The entries below are to be copied exactly, with nothing left out.

Page-level text extractions:
******
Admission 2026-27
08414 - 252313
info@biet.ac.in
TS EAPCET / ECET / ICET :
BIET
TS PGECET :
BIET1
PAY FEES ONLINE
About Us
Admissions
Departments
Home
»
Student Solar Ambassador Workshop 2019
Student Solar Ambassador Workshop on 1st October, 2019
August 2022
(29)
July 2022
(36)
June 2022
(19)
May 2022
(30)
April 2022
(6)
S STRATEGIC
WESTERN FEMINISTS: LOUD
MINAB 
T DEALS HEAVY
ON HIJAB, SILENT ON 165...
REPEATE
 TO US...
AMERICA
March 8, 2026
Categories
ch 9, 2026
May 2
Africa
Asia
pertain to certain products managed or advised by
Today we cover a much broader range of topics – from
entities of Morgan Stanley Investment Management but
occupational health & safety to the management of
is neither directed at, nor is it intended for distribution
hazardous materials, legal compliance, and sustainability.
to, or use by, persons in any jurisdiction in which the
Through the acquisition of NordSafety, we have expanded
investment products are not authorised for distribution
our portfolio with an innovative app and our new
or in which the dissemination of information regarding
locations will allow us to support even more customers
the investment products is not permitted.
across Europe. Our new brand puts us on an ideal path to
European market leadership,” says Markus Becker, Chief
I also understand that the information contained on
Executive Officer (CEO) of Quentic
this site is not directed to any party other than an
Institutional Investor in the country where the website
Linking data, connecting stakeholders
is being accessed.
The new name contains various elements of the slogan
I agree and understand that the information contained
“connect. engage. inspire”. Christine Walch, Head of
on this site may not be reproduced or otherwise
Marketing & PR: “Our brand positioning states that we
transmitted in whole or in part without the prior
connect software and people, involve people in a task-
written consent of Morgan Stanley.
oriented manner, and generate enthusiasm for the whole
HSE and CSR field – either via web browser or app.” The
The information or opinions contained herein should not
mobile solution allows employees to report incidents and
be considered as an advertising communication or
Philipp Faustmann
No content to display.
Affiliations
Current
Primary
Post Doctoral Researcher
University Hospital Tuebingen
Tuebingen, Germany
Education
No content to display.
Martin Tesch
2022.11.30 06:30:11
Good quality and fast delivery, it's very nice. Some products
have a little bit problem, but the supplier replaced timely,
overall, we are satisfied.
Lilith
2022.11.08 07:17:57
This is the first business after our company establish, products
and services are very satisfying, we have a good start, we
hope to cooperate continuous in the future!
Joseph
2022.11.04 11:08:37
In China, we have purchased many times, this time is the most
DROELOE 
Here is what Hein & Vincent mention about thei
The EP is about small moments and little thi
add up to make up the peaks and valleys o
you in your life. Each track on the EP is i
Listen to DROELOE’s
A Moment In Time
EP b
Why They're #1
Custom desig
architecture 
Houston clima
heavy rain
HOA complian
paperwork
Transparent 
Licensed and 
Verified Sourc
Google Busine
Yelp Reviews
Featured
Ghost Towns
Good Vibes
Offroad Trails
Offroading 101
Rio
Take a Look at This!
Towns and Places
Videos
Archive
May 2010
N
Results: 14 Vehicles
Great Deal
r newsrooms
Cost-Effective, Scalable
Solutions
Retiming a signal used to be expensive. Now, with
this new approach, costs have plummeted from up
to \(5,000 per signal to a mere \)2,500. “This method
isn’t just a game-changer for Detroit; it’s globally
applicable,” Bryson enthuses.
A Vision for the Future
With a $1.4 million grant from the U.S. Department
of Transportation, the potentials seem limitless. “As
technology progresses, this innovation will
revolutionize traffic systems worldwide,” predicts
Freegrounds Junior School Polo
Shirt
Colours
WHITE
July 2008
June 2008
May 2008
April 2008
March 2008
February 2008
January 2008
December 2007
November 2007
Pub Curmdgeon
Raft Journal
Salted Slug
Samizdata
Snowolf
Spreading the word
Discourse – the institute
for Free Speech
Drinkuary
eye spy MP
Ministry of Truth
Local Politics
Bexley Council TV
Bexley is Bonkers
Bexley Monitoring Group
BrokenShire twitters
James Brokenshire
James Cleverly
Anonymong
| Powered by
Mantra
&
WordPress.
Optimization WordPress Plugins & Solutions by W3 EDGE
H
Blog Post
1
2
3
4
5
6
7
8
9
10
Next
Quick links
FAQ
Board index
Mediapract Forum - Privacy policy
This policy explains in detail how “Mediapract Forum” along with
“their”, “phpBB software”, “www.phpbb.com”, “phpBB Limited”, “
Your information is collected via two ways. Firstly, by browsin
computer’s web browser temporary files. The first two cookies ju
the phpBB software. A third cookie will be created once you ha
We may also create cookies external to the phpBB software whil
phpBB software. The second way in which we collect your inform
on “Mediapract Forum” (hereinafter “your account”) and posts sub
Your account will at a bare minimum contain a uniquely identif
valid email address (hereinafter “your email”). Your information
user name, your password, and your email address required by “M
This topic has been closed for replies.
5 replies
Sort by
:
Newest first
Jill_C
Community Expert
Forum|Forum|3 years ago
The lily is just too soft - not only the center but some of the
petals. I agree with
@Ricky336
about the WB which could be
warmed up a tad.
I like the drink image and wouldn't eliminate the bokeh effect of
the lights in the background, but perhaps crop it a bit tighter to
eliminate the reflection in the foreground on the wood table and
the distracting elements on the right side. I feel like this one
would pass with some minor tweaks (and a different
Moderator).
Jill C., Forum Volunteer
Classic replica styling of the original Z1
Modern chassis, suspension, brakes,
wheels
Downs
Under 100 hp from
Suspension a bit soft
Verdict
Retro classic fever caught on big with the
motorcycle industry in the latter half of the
******
REPLY
Admission 2026-27
08414 - 252313
info@biet.ac.in
TS EAPCET / ECET / ICET :
BIET
TS PGECET :
BIET1
PAY FEES ONLINE
About Us
Admissions
Departments
Home
»
Student Solar Ambassador Workshop 2019
Student Solar Ambassador Workshop on 1st October, 2019
August 2022
(29)
July 2022
(36)
June 2022
(19)
May 2022
(30)
April 2022
(6)
S STRATEGIC
WESTERN FEMINISTS: LOUD
MINAB 
T DEALS HEAVY
ON HIJAB, SILENT ON 165...
REPEATE
 TO US...
AMERICA
March 8, 2026
Categories
ch 9, 2026
May 2
Africa
Asia
pertain to certain products managed or advised by
Today we cover a much broader range of topics – from
entities of Morgan Stanley Investment Management but
occupational health & safety to the management of
is neither directed at, nor is it intended for distribution
hazardous materials, legal compliance, and sustainability.
to, or use by, persons in any jurisdiction in which the
Through the acquisition of NordSafety, we have expanded
investment products are not authorised for distribution
our portfolio with an innovative app and our new
or in which the dissemination of information regarding
locations will allow us to support even more customers
the investment products is not permitted.
across Europe. Our new brand puts us on an ideal path to
European market leadership,” says Markus Becker, Chief
I also understand that the information contained on
Executive Officer (CEO) of Quentic
this site is not directed to any party other than an
Institutional Investor in the country where the website
Linking data, connecting stakeholders
is being accessed.
The new name contains various elements of the slogan
I agree and understand that the information contained
“connect. engage. inspire”. Christine Walch, Head of
on this site may not be reproduced or otherwise
Marketing & PR: “Our brand positioning states that we
transmitted in whole or in part without the prior
connect software and people, involve people in a task-
written consent of Morgan Stanley.
oriented manner, and generate enthusiasm for the whole
HSE and CSR field – either via web browser or app.” The
The information or opinions contained herein should not
mobile solution allows employees to report incidents and
be considered as an advertising communication or
Philipp Faustmann
No content to display.
Affiliations
Current
Primary
Post Doctoral Researcher
University Hospital Tuebingen
Tuebingen, Germany
Education
No content to display.
Martin Tesch
2022.11.30 06:30:11
Good quality and fast delivery, it's very nice. Some products
have a little bit problem, but the supplier replaced timely,
overall, we are satisfied.
Lilith
2022.11.08 07:17:57
This is the first business after our company establish, products
and services are very satisfying, we have a good start, we
hope to cooperate continuous in the future!
Joseph
2022.11.04 11:08:37
In China, we have purchased many times, this time is the most
DROELOE 
Here is what Hein & Vincent mention about thei
The EP is about small moments and little thi
add up to make up the peaks and valleys o
you in your life. Each track on the EP is i
Listen to DROELOE’s
A Moment In Time
EP b
Why They're #1
Custom desig
architecture 
Houston clima
heavy rain
HOA complian
paperwork
Transparent 
Licensed and 
Verified Sourc
Google Busine
Yelp Reviews
Featured
Ghost Towns
Good Vibes
Offroad Trails
Offroading 101
Rio
Take a Look at This!
Towns and Places
Videos
Archive
May 2010
N
Results: 14 Vehicles
Great Deal
r newsrooms
Cost-Effective, Scalable
Solutions
Retiming a signal used to be expensive. Now, with
this new approach, costs have plummeted from up
to \(5,000 per signal to a mere \)2,500. “This method
isn’t just a game-changer for Detroit; it’s globally
applicable,” Bryson enthuses.
A Vision for the Future
With a $1.4 million grant from the U.S. Department
of Transportation, the potentials seem limitless. “As
technology progresses, this innovation will
revolutionize traffic systems worldwide,” predicts
Freegrounds Junior School Polo
Shirt
Colours
WHITE
July 2008
June 2008
May 2008
April 2008
March 2008
February 2008
January 2008
December 2007
November 2007
Pub Curmdgeon
Raft Journal
Salted Slug
Samizdata
Snowolf
Spreading the word
Discourse – the institute
for Free Speech
Drinkuary
eye spy MP
Ministry of Truth
Local Politics
Bexley Council TV
Bexley is Bonkers
Bexley Monitoring Group
BrokenShire twitters
James Brokenshire
James Cleverly
Anonymong
| Powered by
Mantra
&
WordPress.
Optimization WordPress Plugins & Solutions by W3 EDGE
H
Blog Post
1
2
3
4
5
6
7
8
9
10
Next
Quick links
FAQ
Board index
Mediapract Forum - Privacy policy
This policy explains in detail how “Mediapract Forum” along with
“their”, “phpBB software”, “www.phpbb.com”, “phpBB Limited”, “
Your information is collected via two ways. Firstly, by browsin
computer’s web browser temporary files. The first two cookies ju
the phpBB software. A third cookie will be created once you ha
We may also create cookies external to the phpBB software whil
phpBB software. The second way in which we collect your inform
on “Mediapract Forum” (hereinafter “your account”) and posts sub
Your account will at a bare minimum contain a uniquely identif
valid email address (hereinafter “your email”). Your information
user name, your password, and your email address required by “M
This topic has been closed for replies.
5 replies
Sort by
:
Newest first
Jill_C
Community Expert
Forum|Forum|3 years ago
The lily is just too soft - not only the center but some of the
petals. I agree with
@Ricky336
about the WB which could be
warmed up a tad.
I like the drink image and wouldn't eliminate the bokeh effect of
the lights in the background, but perhaps crop it a bit tighter to
eliminate the reflection in the foreground on the wood table and
the distracting elements on the right side. I feel like this one
would pass with some minor tweaks (and a different
Moderator).
Jill C., Forum Volunteer
Classic replica styling of the original Z1
Modern chassis, suspension, brakes,
wheels
Downs
Under 100 hp from
Suspension a bit soft
Verdict
Retro classic fever caught on big with the
motorcycle industry in the latter half of the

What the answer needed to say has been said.